Christian Schiaretti

Pour vous, quel type de rapport le théâtre entretient-il avec la poésie ?


Un rapport initial d'abord : on a tous la nostalgie du dithyrambe. Ce chant est d'essence poétique. Ensuite, je dirais que la poésie agit sur le scénario, l'intrigue, comme une traduction. Si l'on prend l'exemple de Claudel, l'intrigue peut être d'essence poétique mais c'est par le verbe que la poésie advient. Il traduit quelquefois en deux pleines pages admirables ce qui se résume dans le scénario à "Il lui a dit je t'aime". Pour moi, la poésie est une langue sur une langue. Il y a un sens originel et l'on en découvre un autre qui vient se superposer et qui nécessairement va opérer un déplacement, un glissement du sens premier. Certains acteurs peuvent être parfois, sur ce sujet, de mauvaise foi et tentés de demander une réécriture, un arrangement, une adaptation, qui leur convienne mieux. Évidemment, il ne faut pas céder à cette tentation. Il est tout aussi ridicule de se nourrir de délectations expectatives liées à la difficulté de saisir le sens d'un poème. En fait, je pense que la poésie est une école. On ne peut pas penser une langue poétique sans les codes de la langue, ce qui ne signifie pas une vérité de la langue. C'est par l'exercice d'un travail prosodique, qui suppose un entraînement, un positionnement, un parti pris, que son appréhension se fait. Il ne peut y avoir de positionnement poétique de la langue au théâtre sans penser en termes d'école. C'est évidemment plus facile lorsqu'on a une langue métrée, le français, de ce point de vue, entretient un rapport quasiment identitaire à l'alexandrin, ce qui n'est pas sans créer des difficultés lorsqu'on aborde la poésie baroque ou celle, par exemple, de Kateb Yacine ou d'Aimé Césaire... où il faut essentiellement faire résonner la forme qui est transcrite sur la page. D'ailleurs, je pense qu'on met en scène avec les oreilles. Le théâtre se perçoit par le son, le bruit au sens de l'agitation est pour moi d'origine visuel, il faut donc trouver un équilibre. Le rapport au sacré passe par la parole.
Dans le rapport au poétique, il y a une gravité incluse. C'est ainsi que l'on peut parler de nostalgie de la parole. La parole, dans sa valeur mystérieuse et sa captation, est notre travail à nous, sur le plateau, où le sens d'un mot n'est jamais épuisé. Tout cela, on le sait et on l'oublie. Notre tendance générale est de dire le mot pour faire apparaître la chose. Avec un poème sur la scène du théâtre, c'est chaque fois une langue nouvelle que l'on donne à entendre. Il faut dégager et préparer l'écoute de cette langue, qui subit nécessairement les influences de son époque. Les mots voyagent dans le temps et dans l'espace, ils se chargent d'informations. Il faut laver notre écoute du monde et c'est ce que la poésie au théâtre permet d'entreprendre.

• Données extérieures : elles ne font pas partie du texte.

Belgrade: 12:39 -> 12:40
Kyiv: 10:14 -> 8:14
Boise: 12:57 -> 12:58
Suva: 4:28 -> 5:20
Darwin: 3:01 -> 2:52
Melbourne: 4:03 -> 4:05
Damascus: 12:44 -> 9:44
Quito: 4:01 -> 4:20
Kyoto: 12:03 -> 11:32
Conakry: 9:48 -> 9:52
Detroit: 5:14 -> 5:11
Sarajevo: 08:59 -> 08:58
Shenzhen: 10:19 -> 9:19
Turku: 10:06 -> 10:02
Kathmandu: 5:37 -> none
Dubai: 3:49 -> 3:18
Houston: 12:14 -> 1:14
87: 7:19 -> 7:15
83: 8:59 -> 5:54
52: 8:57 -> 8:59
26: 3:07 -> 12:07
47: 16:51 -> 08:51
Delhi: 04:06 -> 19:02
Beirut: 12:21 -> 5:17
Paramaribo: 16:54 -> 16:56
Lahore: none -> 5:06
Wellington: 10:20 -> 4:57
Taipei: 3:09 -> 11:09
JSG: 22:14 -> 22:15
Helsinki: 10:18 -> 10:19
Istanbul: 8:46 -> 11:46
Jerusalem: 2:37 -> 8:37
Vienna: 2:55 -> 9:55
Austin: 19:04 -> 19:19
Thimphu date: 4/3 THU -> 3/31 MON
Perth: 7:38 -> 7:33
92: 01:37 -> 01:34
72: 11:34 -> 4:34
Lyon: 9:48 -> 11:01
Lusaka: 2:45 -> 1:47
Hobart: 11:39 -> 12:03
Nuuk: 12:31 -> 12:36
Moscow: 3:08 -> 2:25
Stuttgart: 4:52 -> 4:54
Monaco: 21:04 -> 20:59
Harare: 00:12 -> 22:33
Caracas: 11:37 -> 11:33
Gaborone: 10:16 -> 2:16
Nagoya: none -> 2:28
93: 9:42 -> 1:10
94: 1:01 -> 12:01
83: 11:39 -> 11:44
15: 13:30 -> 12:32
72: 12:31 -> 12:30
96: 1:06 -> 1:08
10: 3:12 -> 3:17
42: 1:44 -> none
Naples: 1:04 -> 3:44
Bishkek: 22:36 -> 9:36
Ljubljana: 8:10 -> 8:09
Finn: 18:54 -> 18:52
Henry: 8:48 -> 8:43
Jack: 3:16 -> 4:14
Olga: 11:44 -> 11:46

Quels sont les contraintes et les plaisirs que vous rencontrez lorsque vous mettez en scène un poème dramatique ?


Ce que j'aime lorsque je travaille sur un poème dramatique, c'est que souvent le sens échappe, dérape, et cela se produira à plusieurs niveaux dans l'élaboration de sa présentation scénique. Déjà, dès la simple lecture à la table on se retrouve parfois confronté à des télescopages de mots imprévus, par exemple dans le texte de Jean-Pierre Siméon il est écrit, pour Philoctète, "je préfère finir ici /dans ma douleur inexpiable". On est alors placé, non pas face à une vérification du sens mais de l'effet, et mettre en scène ce type de texte, c'est accepter d'être confronté à cela. Puis il y a les paramètres de l'acteur, son corps, sa voix, sa propre subjectivité qui agissent sur le sens et réinventent l'écart, car lui aussi, traduit. Il y a bien sûr la typographie, qui permet d'être dans une objectivation possible, et enfin la lecture intime de chaque artiste du spectacle avec des éléments qu'il contrôle et d'autres qu'il ne contrôle pas. Ensuite, il y a les acteurs entre eux qui éprouvent dans l'oreille de l'autre leur texte. Quelquefois le partenaire répond à côté et cela peut se révéler juste ou intéressant, parce qu'il est l'écho d'une perception et non rapporteur d'un sens littéral. Enfin, l'ultime dialogue reste avec la salle. On n'épuise pas le sens d'un texte lors d'une représentation, tous les acteurs le savent, c'est d'ailleurs pour cela que l'on peut et doit toujours remettre en scène. Chaque soir, le texte sonne différemment. Pour conduire ce type d'aventure, il faut à un moment donné ne plus être dans le contrôle intellectuel, et j'aime bien ça. On entre alors dans une dimension plus spirituelle qui, encore une fois est, elle, de l'écoute. Une écoute franche, ouverte, totale, globale. Il faut aussi avoir l'humour de cette position pour éviter la deuxième vérité terrorisante : "vous êtes obligé d'entendre !" "Écoutez !". Rien de tel pour rendre sourd. On ne peut jamais être sûr que tout va être entendu. Il faut que le geste premier soit celui d'une écoute ouverte, libre, joyeuse. Quelque soit le propos il faut être heureux de le dire.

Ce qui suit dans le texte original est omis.